To align the two interface modalities — text and graphics — IBM researchers made sure that any questions and answers that appear in the chat box are mirrored in the GUI, where the user can visualize results and explore further with a click.
Let’s say you want to know more about the purchasing habits of high-net-worth companies. You would start by curating a new table, and typing your question into the chat window on the left. An LLM-powered assistant instantly brings up a set of suggested tables on the right with short and long descriptions of the data.
To find additional tables that could be relevant, you would click on the tab, “schema graph,” which brings up a map of how all the tables in the collection relate conceptually. “You may not be familiar with all the data in the lakehouse,” said Weidele. “How can you even ask for products a customer bought if you don’t know you have that table?”
A tab for “example questions” offers prompts designed to help you refine your search, for example, to companies with a certain amount of gross revenue. The suggested questions also provide a creativity boost, allowing you to expand your search in new and potentially fruitful directions.
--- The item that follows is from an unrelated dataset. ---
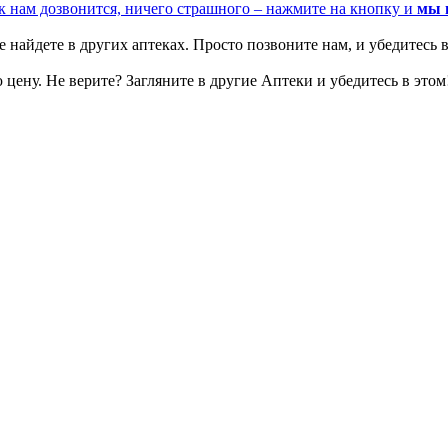
к нам дозвонится, ничего страшного – нажмите на кнопку и
мы 
 найдете в других аптеках. Просто позвоните нам, и убедитесь в
цену. Не верите? Загляните в другие Аптеки и убедитесь в этом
After submitting your revised question in the chatbox, the LLM returns a table with results and a breakdown of how it computed its answer. Click on the “decomposition” tab, and you can review each step the system took to solve the problem, along with the SQL code it ran to get there. Editing the code is as simple as clicking on it.
“Seeing the code helps you trust what the model is saying,” said Weidele. “It also helps you refine your query if the results don’t capture your intent.”
Embedded in the CGUI is a visualization tool that lets you conversationally turn your results into a chart that can be edited and exported into a slide deck to more clearly communicate takeaway messages to colleagues.
IBM researchers are working with developers to incorporate these new generative AI features into several watsonx products. They are also continuing to improve the text-to-SQL generator and underlying language models.